When Ryerson got to him, Miller was muttering Greta's name with a deep and almost embarrassing affection. Not too long after that there were several doctors standing around him, barking orders to the crowd that had gathered; the doctors were followed by nurses from admitting and emergency, one with a clipboard in hand and an admittance form to fill out; she was told by one of the other nurses that "it can probably wait, Emma," so she turned around and went back inside. Not too long after that, Miller was carried on a stretcher back into the hospital through the same doors he'd run out of minutes earlier and was taken up to radiology for X-rays. Ryerson Biergarten—who'd been asking repeatedly when he could talk to Miller, whom he knew only as "Mr.

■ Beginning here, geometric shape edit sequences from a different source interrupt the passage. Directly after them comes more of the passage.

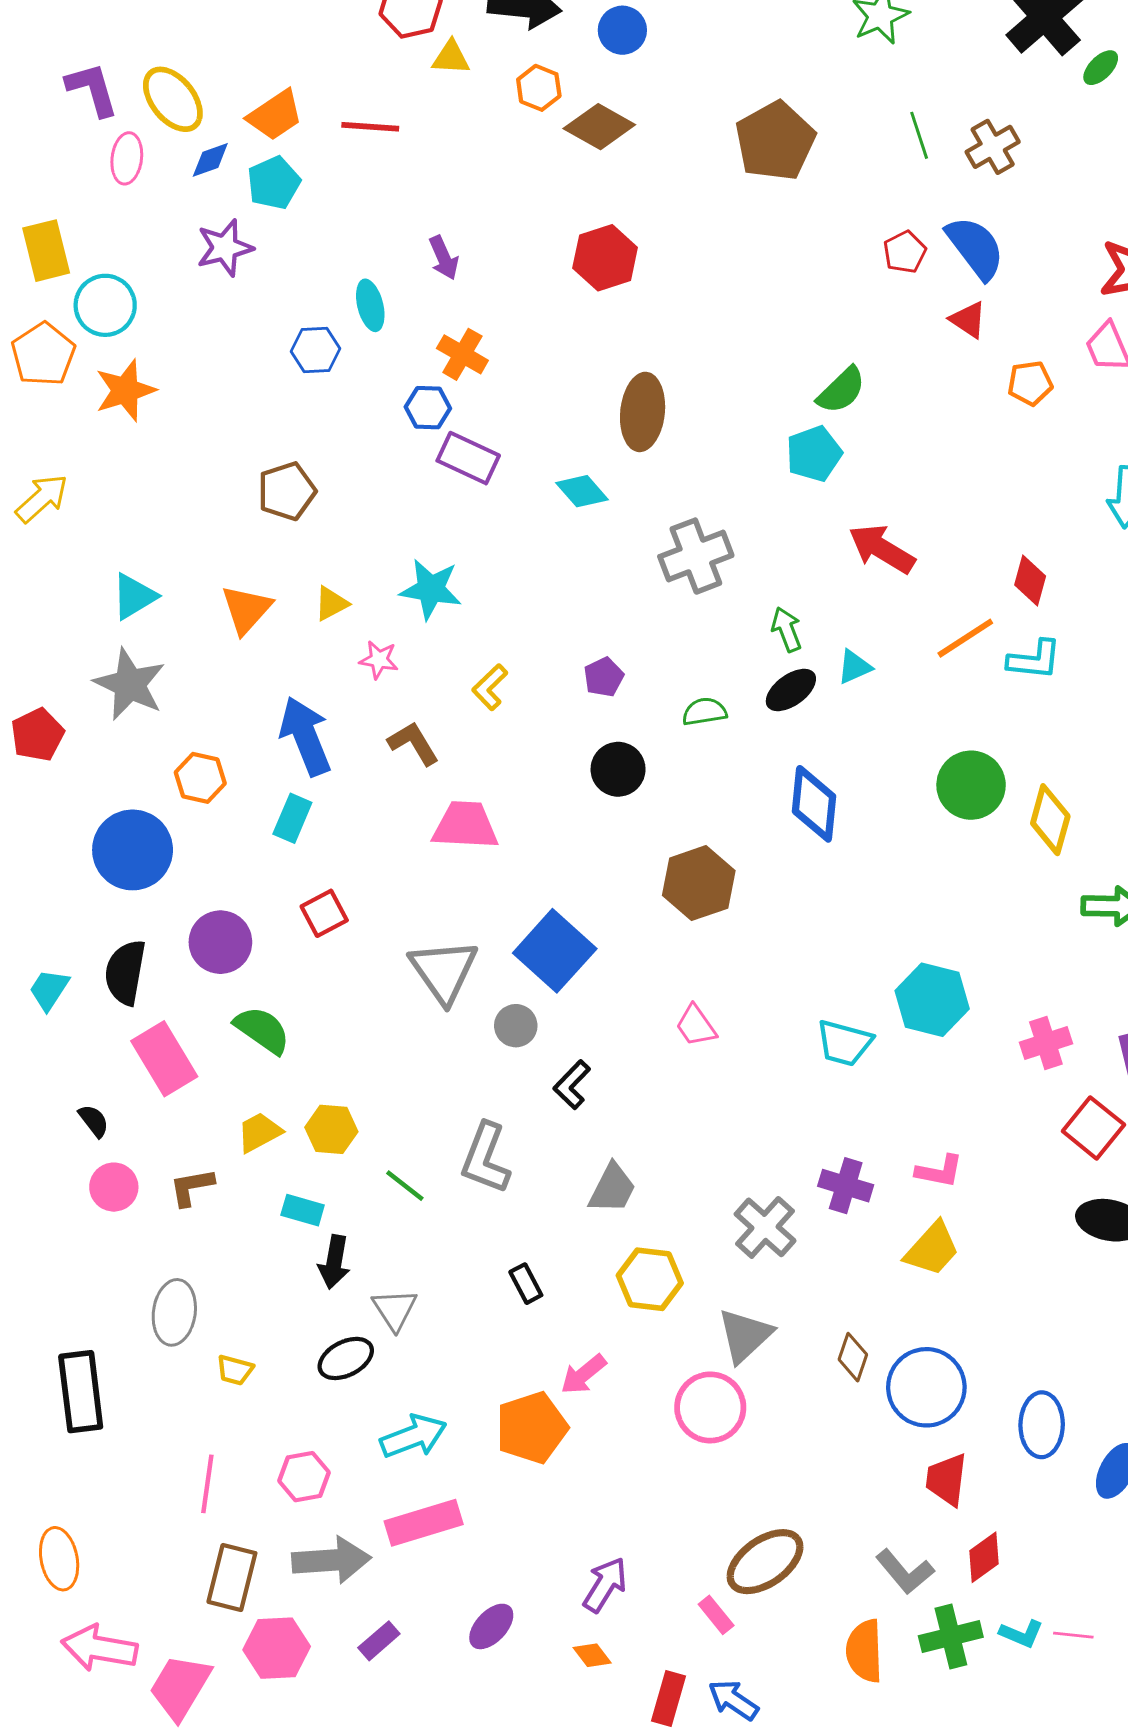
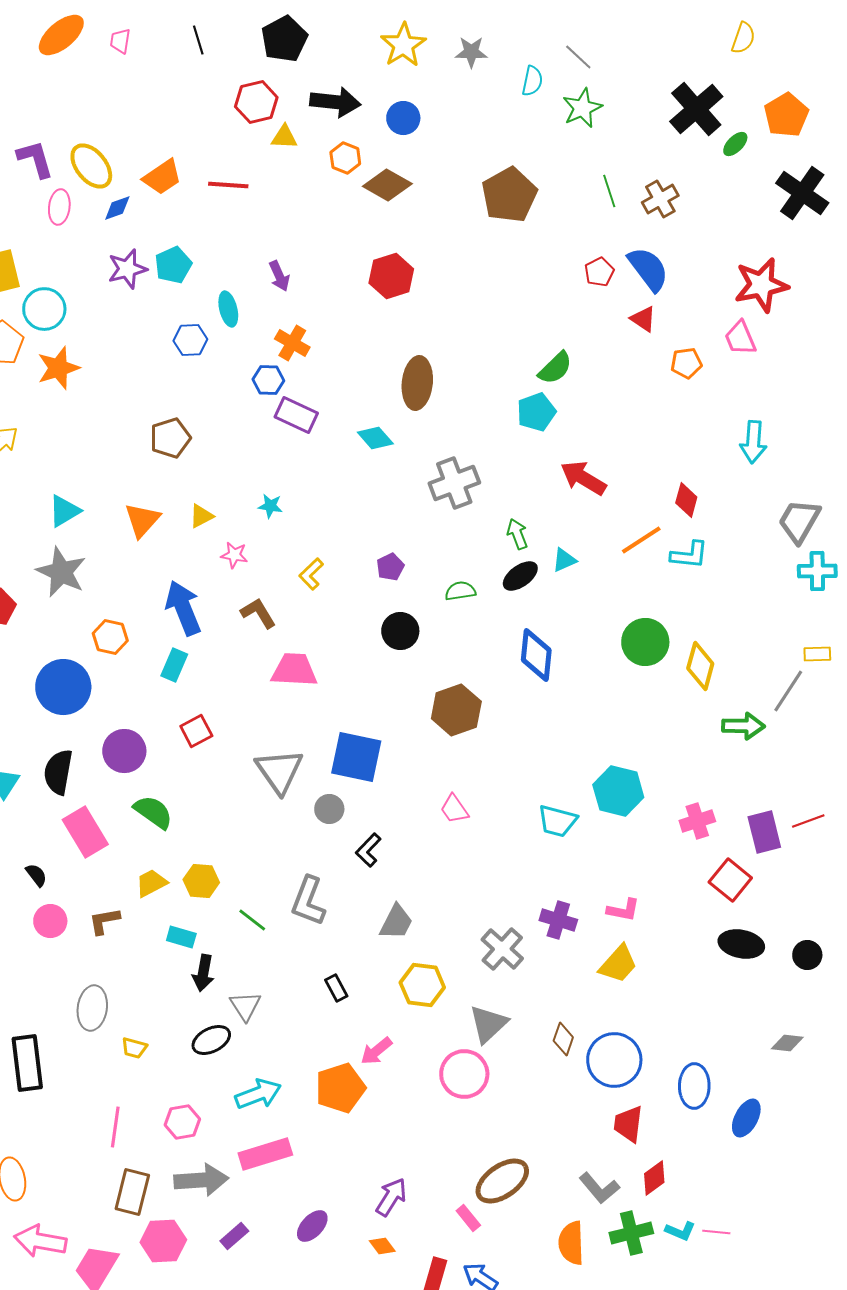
cyan pentagon: (274, 183) -> (173, 265), moved
cyan star: (431, 589) -> (270, 506), size x0.6
blue square: (555, 951) -> (356, 757), turned -30

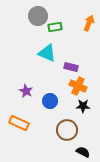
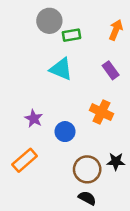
purple rectangle: (71, 67) -> (111, 70), moved, turned 40
black star: (83, 106) -> (116, 162), moved
orange rectangle: (19, 123) -> (25, 160), turned -66
black semicircle: (83, 152) -> (87, 198), moved

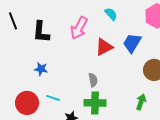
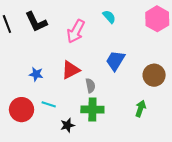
black L-shape: (41, 32) -> (36, 22), moved, turned -30
blue trapezoid: (132, 43) -> (115, 61), moved
red triangle: (104, 47) -> (71, 70), moved

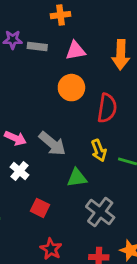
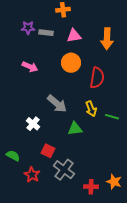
pink arrow: (15, 138) -> (30, 67), moved
gray cross: (100, 212) -> (64, 170), moved
red star: (51, 249) -> (32, 175), moved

Ashland"—was told, "It doesn't look serious, but let us do our jobs first, please."
While all this was happening, Greta Lynch, lying in a coma in Room 1077, was reliving over and over again the blood guilt from her childhood—the guilt that had followed her into adulthood and sat on her shoulders night and day and babbled at her that she really was no good after all. How could anyone who was good have done something like that?